=== Section Start ===

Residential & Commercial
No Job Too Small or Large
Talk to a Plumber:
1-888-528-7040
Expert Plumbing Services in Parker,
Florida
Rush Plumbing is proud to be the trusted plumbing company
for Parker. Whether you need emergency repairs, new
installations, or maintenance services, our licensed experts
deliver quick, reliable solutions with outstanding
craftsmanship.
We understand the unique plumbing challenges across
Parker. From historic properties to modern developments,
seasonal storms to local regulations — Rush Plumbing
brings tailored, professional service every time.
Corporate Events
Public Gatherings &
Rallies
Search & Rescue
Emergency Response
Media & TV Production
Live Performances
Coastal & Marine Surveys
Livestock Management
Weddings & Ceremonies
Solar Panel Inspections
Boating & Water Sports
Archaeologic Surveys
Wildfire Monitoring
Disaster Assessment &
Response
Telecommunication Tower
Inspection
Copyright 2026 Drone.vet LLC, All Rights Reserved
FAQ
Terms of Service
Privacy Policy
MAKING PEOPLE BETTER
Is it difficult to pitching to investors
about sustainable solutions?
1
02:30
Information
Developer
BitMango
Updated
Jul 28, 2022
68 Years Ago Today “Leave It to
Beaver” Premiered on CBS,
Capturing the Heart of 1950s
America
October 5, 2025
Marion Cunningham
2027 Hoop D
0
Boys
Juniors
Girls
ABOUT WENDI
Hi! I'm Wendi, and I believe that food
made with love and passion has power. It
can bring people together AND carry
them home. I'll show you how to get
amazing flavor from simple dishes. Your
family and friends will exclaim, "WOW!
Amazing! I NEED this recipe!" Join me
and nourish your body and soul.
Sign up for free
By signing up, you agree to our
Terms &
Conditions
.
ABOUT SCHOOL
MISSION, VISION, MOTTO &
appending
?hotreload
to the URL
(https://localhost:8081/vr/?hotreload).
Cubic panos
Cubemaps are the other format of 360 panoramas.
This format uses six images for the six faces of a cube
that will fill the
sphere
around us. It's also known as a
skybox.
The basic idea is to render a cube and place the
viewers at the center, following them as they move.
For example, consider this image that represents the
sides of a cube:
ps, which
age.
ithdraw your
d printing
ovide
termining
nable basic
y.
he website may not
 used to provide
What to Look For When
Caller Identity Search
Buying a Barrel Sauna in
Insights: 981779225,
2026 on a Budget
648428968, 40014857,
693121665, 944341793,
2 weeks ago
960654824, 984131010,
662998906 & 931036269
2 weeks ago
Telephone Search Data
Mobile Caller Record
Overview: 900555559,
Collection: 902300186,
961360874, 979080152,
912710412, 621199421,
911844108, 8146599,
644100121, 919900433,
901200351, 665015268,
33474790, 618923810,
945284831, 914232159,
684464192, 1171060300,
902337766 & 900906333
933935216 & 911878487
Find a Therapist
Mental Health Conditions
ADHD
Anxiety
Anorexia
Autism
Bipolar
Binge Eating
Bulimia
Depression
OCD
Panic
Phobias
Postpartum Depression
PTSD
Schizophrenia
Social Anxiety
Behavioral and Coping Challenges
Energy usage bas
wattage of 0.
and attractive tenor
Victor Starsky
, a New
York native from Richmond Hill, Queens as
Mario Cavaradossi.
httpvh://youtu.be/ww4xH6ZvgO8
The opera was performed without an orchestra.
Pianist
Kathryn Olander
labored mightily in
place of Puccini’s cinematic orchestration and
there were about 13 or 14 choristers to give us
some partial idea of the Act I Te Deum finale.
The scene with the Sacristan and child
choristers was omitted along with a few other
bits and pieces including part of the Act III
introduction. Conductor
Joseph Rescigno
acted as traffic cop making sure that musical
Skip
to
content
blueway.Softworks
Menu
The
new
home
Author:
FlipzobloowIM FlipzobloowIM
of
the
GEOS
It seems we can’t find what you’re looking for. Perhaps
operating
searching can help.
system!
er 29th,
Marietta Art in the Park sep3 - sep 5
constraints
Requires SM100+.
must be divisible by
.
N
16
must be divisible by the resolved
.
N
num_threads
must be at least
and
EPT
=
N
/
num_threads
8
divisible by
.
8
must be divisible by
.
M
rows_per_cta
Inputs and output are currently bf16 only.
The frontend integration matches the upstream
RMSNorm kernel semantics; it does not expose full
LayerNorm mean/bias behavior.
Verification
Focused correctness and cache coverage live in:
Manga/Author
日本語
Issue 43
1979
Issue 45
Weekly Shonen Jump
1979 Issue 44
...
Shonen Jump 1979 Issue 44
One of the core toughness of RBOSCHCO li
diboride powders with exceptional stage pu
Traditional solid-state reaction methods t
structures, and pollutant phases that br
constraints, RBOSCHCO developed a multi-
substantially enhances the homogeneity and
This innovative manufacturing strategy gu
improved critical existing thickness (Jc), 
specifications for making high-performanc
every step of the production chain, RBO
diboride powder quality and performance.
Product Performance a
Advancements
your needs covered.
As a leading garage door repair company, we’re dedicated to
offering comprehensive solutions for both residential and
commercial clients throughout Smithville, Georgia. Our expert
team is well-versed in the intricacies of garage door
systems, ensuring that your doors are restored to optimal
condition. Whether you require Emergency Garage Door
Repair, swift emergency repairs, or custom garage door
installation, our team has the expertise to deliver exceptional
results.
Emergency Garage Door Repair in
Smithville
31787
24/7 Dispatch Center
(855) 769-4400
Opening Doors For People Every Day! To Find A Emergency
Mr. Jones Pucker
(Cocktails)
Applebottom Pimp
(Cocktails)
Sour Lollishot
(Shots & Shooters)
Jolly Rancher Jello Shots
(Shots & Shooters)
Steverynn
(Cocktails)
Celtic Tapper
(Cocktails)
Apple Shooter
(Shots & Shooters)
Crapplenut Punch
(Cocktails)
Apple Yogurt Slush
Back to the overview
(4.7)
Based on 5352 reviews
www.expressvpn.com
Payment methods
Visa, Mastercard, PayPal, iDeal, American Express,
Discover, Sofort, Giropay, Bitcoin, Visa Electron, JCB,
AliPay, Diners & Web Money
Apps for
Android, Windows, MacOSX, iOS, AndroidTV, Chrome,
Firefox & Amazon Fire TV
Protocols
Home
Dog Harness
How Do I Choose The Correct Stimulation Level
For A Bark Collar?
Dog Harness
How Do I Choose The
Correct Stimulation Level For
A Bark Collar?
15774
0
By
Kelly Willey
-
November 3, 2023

=== Section End ===

● Assignment
Reproduce the material while keeping each line exactly as it was written.

● Exercise output
Residential & Commercial
No Job Too Small or Large
Talk to a Plumber:
1-888-528-7040
Expert Plumbing Services in Parker,
Florida
Rush Plumbing is proud to be the trusted plumbing company
for Parker. Whether you need emergency repairs, new
installations, or maintenance services, our licensed experts
deliver quick, reliable solutions with outstanding
craftsmanship.
We understand the unique plumbing challenges across
Parker. From historic properties to modern developments,
seasonal storms to local regulations — Rush Plumbing
brings tailored, professional service every time.
Corporate Events
Public Gatherings &
Rallies
Search & Rescue
Emergency Response
Media & TV Production
Live Performances
Coastal & Marine Surveys
Livestock Management
Weddings & Ceremonies
Solar Panel Inspections
Boating & Water Sports
Archaeologic Surveys
Wildfire Monitoring
Disaster Assessment &
Response
Telecommunication Tower
Inspection
Copyright 2026 Drone.vet LLC, All Rights Reserved
FAQ
Terms of Service
Privacy Policy
MAKING PEOPLE BETTER
Is it difficult to pitching to investors
about sustainable solutions?
1
02:30
Information
Developer
BitMango
Updated
Jul 28, 2022
68 Years Ago Today “Leave It to
Beaver” Premiered on CBS,
Capturing the Heart of 1950s
America
October 5, 2025
Marion Cunningham
2027 Hoop D
0
Boys
Juniors
Girls
ABOUT WENDI
Hi! I'm Wendi, and I believe that food
made with love and passion has power. It
can bring people together AND carry
them home. I'll show you how to get
amazing flavor from simple dishes. Your
family and friends will exclaim, "WOW!
Amazing! I NEED this recipe!" Join me
and nourish your body and soul.
Sign up for free
By signing up, you agree to our
Terms &
Conditions
.
ABOUT SCHOOL
MISSION, VISION, MOTTO &
appending
?hotreload
to the URL
(https://localhost:8081/vr/?hotreload).
Cubic panos
Cubemaps are the other format of 360 panoramas.
This format uses six images for the six faces of a cube
that will fill the
sphere
around us. It's also known as a
skybox.
The basic idea is to render a cube and place the
viewers at the center, following them as they move.
For example, consider this image that represents the
sides of a cube:
ps, which
age.
ithdraw your
d printing
ovide
termining
nable basic
y.
he website may not
 used to provide
What to Look For When
Caller Identity Search
Buying a Barrel Sauna in
Insights: 981779225,
2026 on a Budget
648428968, 40014857,
693121665, 944341793,
2 weeks ago
960654824, 984131010,
662998906 & 931036269
2 weeks ago
Telephone Search Data
Mobile Caller Record
Overview: 900555559,
Collection: 902300186,
961360874, 979080152,
912710412, 621199421,
911844108, 8146599,
644100121, 919900433,
901200351, 665015268,
33474790, 618923810,
945284831, 914232159,
684464192, 1171060300,
902337766 & 900906333
933935216 & 911878487
Find a Therapist
Mental Health Conditions
ADHD
Anxiety
Anorexia
Autism
Bipolar
Binge Eating
Bulimia
Depression
OCD
Panic
Phobias
Postpartum Depression
PTSD
Schizophrenia
Social Anxiety
Behavioral and Coping Challenges
Energy usage bas
wattage of 0.
and attractive tenor
Victor Starsky
, a New
York native from Richmond Hill, Queens as
Mario Cavaradossi.
httpvh://youtu.be/ww4xH6ZvgO8
The opera was performed without an orchestra.
Pianist
Kathryn Olander
labored mightily in
place of Puccini’s cinematic orchestration and
there were about 13 or 14 choristers to give us
some partial idea of the Act I Te Deum finale.
The scene with the Sacristan and child
choristers was omitted along with a few other
bits and pieces including part of the Act III
introduction. Conductor
Joseph Rescigno
acted as traffic cop making sure that musical
Skip
to
content
blueway.Softworks
Menu
The
new
home
Author:
FlipzobloowIM FlipzobloowIM
of
the
GEOS
It seems we can’t find what you’re looking for. Perhaps
operating
searching can help.
system!
er 29th,
Marietta Art in the Park sep3 - sep 5
constraints
Requires SM100+.
must be divisible by
.
N
16
must be divisible by the resolved
.
N
num_threads
must be at least
and
EPT
=
N
/
num_threads
8
divisible by
.
8
must be divisible by
.
M
rows_per_cta
Inputs and output are currently bf16 only.
The frontend integration matches the upstream
RMSNorm kernel semantics; it does not expose full
LayerNorm mean/bias behavior.
Verification
Focused correctness and cache coverage live in:
Manga/Author
日本語
Issue 43
1979
Issue 45
Weekly Shonen Jump
1979 Issue 44
...
Shonen Jump 1979 Issue 44
One of the core toughness of RBOSCHCO li
diboride powders with exceptional stage pu
Traditional solid-state reaction methods t
structures, and pollutant phases that br
constraints, RBOSCHCO developed a multi-
substantially enhances the homogeneity and
This innovative manufacturing strategy gu
improved critical existing thickness (Jc), 
specifications for making high-performanc
every step of the production chain, RBO
diboride powder quality and performance.
Product Performance a
Advancements
your needs covered.
As a leading garage door repair company, we’re dedicated to
offering comprehensive solutions for both residential and
commercial clients throughout Smithville, Georgia. Our expert
team is well-versed in the intricacies of garage door
systems, ensuring that your doors are restored to optimal
condition. Whether you require Emergency Garage Door
Repair, swift emergency repairs, or custom garage door
installation, our team has the expertise to deliver exceptional
results.
Emergency Garage Door Repair in
Smithville
31787
24/7 Dispatch Center
(855) 769-4400
Opening Doors For People Every Day! To Find A Emergency
Mr. Jones Pucker
(Cocktails)
Applebottom Pimp
(Cocktails)
Sour Lollishot
(Shots & Shooters)
Jolly Rancher Jello Shots
(Shots & Shooters)
Steverynn
(Cocktails)
Celtic Tapper
(Cocktails)
Apple Shooter
(Shots & Shooters)
Crapplenut Punch
(Cocktails)
Apple Yogurt Slush
Back to the overview
(4.7)
Based on 5352 reviews
www.expressvpn.com
Payment methods
Visa, Mastercard, PayPal, iDeal, American Express,
Discover, Sofort, Giropay, Bitcoin, Visa Electron, JCB,
AliPay, Diners & Web Money
Apps for
Android, Windows, MacOSX, iOS, AndroidTV, Chrome,
Firefox & Amazon Fire TV
Protocols
Home
Dog Harness
How Do I Choose The Correct Stimulation Level
For A Bark Collar?
Dog Harness
How Do I Choose The
Correct Stimulation Level For
A Bark Collar?
15774
0
By
Kelly Willey
-
November 3, 2023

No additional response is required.